**Saved data entries**
- - -

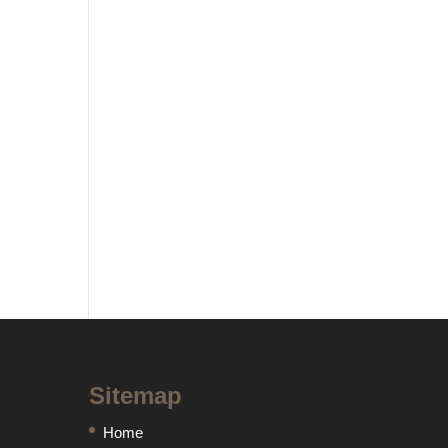
Sitemap
Home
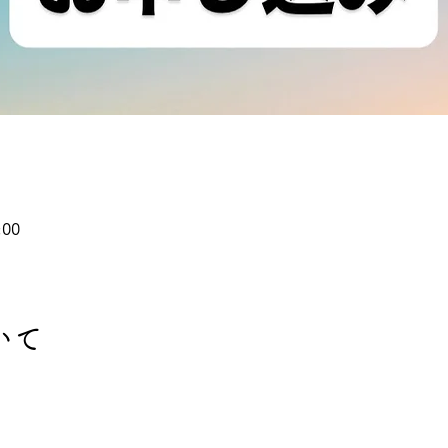
:00
いて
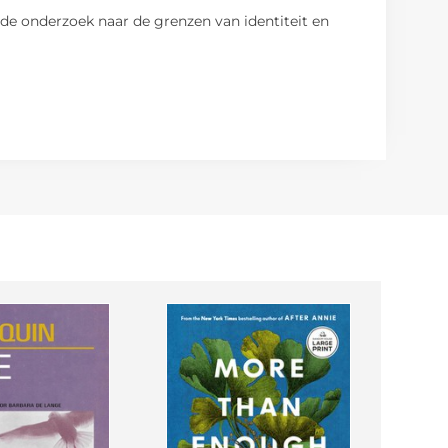
nde onderzoek naar de grenzen van identiteit en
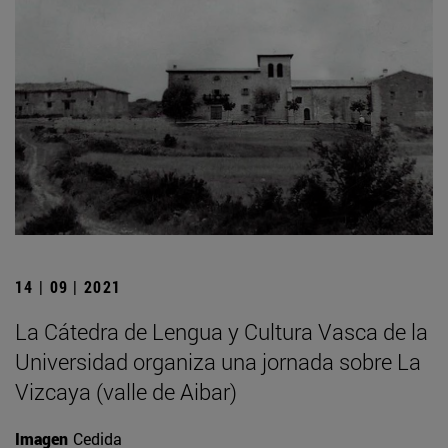
14 | 09 | 2021
La Cátedra de Lengua y Cultura Vasca de la
Universidad organiza una jornada sobre La
Vizcaya (valle de Aibar)
Imagen
Cedida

- - -

**TASK OBJECTIVE**
All of the entries must be reproduced exactly, with no pictures kept.

**SOLUTION**
Sitemap
Home
:00
いて
nde onderzoek naar de grenzen van identiteit en
14 | 09 | 2021
La Cátedra de Lengua y Cultura Vasca de la
Universidad organiza una jornada sobre La
Vizcaya (valle de Aibar)
Imagen
Cedida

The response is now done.